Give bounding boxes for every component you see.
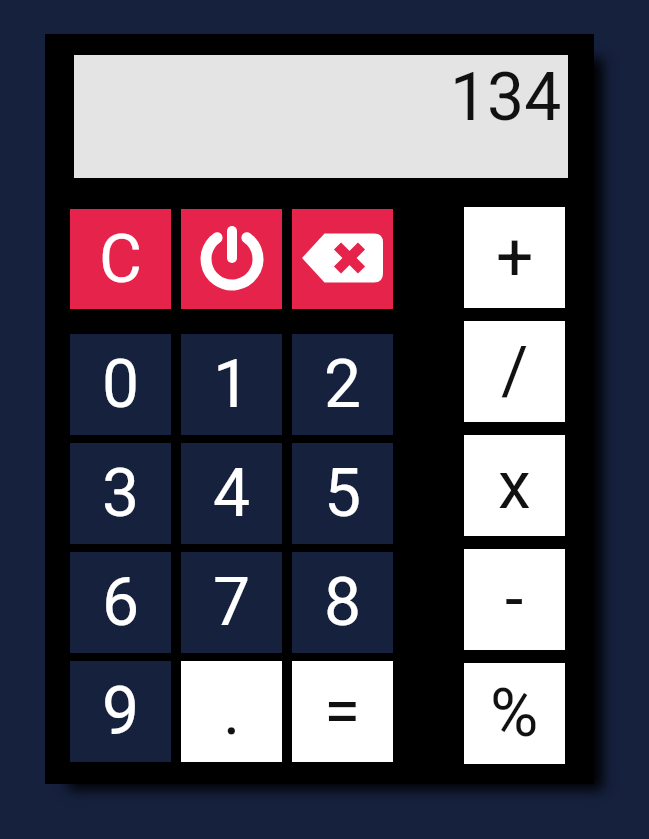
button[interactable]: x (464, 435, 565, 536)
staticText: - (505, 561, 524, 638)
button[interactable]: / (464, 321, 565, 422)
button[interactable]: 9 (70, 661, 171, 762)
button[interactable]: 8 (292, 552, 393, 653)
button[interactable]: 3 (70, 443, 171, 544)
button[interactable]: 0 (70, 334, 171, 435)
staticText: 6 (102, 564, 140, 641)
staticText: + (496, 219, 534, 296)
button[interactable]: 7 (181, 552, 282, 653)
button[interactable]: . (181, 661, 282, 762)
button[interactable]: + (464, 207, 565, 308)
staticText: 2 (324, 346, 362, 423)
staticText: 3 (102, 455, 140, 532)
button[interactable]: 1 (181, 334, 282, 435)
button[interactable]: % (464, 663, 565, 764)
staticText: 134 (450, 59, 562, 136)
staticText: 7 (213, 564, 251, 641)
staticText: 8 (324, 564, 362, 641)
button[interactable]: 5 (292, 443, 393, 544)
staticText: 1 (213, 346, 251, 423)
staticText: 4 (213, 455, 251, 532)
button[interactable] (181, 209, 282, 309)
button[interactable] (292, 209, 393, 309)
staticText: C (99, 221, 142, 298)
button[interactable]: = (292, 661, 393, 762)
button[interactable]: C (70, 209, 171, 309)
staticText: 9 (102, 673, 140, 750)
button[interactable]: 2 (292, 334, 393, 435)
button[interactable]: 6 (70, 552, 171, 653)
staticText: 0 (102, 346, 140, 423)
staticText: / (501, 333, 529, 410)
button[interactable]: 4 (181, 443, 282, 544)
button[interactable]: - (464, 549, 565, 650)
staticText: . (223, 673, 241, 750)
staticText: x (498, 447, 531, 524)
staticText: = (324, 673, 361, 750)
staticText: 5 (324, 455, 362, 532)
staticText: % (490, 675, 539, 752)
——
Copy the material above in full and exactly, skipping pictures.

● **Result**:
Give bounding boxes for every component you see.
button[interactable]: x (464, 435, 565, 536)
staticText: - (505, 561, 524, 638)
button[interactable]: / (464, 321, 565, 422)
button[interactable]: 9 (70, 661, 171, 762)
button[interactable]: 8 (292, 552, 393, 653)
button[interactable]: 3 (70, 443, 171, 544)
button[interactable]: 0 (70, 334, 171, 435)
staticText: 6 (102, 564, 140, 641)
staticText: + (496, 219, 534, 296)
button[interactable]: 7 (181, 552, 282, 653)
button[interactable]: . (181, 661, 282, 762)
button[interactable]: + (464, 207, 565, 308)
staticText: 2 (324, 346, 362, 423)
staticText: 3 (102, 455, 140, 532)
button[interactable]: 1 (181, 334, 282, 435)
button[interactable]: % (464, 663, 565, 764)
staticText: 134 (450, 59, 562, 136)
staticText: 7 (213, 564, 251, 641)
staticText: 8 (324, 564, 362, 641)
button[interactable]: 5 (292, 443, 393, 544)
staticText: 1 (213, 346, 251, 423)
staticText: 4 (213, 455, 251, 532)
button[interactable] (181, 209, 282, 309)
button[interactable] (292, 209, 393, 309)
staticText: C (99, 221, 142, 298)
button[interactable]: = (292, 661, 393, 762)
button[interactable]: C (70, 209, 171, 309)
staticText: 9 (102, 673, 140, 750)
button[interactable]: 2 (292, 334, 393, 435)
button[interactable]: 6 (70, 552, 171, 653)
staticText: 0 (102, 346, 140, 423)
staticText: / (501, 333, 529, 410)
button[interactable]: 4 (181, 443, 282, 544)
button[interactable]: - (464, 549, 565, 650)
staticText: . (223, 673, 241, 750)
staticText: x (498, 447, 531, 524)
staticText: = (324, 673, 361, 750)
staticText: 5 (324, 455, 362, 532)
staticText: % (490, 675, 539, 752)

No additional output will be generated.